### Exercise input
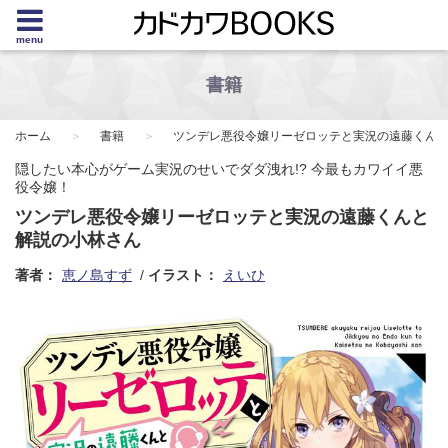
menu
書籍
ホーム
書籍
ツンデレ悪役令嬢リーゼロッテと実況の遠藤くん
隠したい本心がゲーム実況のせいでダダ洩れ!? 今最もカワイイ悪
役令嬢！
ツンデレ悪役令嬢リーゼロッテと実況の遠藤くんと
解説の小林さん
著者：
恵ノ島すず
イラスト：
えいひ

### Task requirements
Word for word, give the data above again, without any images.

### Solved problem
menu
書籍
ホーム
書籍
ツンデレ悪役令嬢リーゼロッテと実況の遠藤くん
隠したい本心がゲーム実況のせいでダダ洩れ!? 今最もカワイイ悪
役令嬢！
ツンデレ悪役令嬢リーゼロッテと実況の遠藤くんと
解説の小林さん
著者：
恵ノ島すず
イラスト：
えいひ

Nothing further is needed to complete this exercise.